-- Supplied data follows --
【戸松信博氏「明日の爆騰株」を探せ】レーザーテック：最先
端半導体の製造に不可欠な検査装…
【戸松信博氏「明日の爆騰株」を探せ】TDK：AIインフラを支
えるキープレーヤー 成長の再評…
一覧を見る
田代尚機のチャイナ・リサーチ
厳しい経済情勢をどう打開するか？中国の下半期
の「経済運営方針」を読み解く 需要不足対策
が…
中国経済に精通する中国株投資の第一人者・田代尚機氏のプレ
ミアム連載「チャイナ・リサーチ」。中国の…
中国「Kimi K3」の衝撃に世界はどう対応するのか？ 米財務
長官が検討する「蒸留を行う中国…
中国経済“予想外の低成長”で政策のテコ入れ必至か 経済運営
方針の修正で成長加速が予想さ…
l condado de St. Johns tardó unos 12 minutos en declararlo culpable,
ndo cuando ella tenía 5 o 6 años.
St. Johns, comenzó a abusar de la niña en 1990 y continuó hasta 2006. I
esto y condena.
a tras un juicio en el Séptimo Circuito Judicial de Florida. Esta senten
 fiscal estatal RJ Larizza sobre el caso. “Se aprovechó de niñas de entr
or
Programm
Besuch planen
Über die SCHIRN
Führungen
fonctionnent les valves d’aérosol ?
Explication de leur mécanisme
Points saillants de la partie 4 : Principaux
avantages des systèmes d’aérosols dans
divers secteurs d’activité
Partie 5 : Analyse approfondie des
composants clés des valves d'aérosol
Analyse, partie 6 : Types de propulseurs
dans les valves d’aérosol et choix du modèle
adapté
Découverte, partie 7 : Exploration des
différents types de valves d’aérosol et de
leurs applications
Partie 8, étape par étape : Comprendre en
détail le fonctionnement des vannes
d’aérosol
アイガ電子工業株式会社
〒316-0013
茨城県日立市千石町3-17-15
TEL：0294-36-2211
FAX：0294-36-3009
-- Supplied data concluded --
The problem: Gather from the records above every line containing the string "dans".

Solution to the problem:
avantages des systèmes d’aérosols dans
dans les valves d’aérosol et choix du modèle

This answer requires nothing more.